Try it >>
Where in the records does the word "Alle" appear? Copy each line that holds it.

------ Listed entries

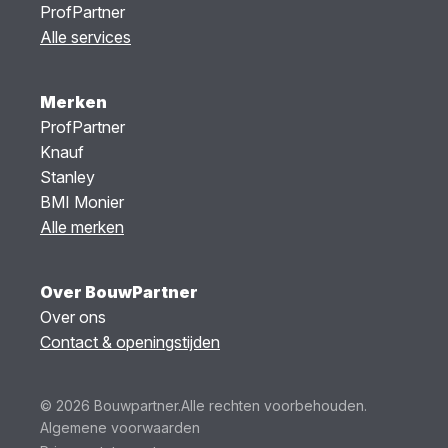
ProfPartner
Alle services
Merken
ProfPartner
Knauf
Stanley
BMI Monier
Alle merken
Over BouwPartner
Over ons
Contact & openingstijden
© 2026 Bouwpartner.
Alle rechten voorbehouden.
Algemene voorwaarden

------------

Answer below >>
Alle services
Alle merken
Alle rechten voorbehouden.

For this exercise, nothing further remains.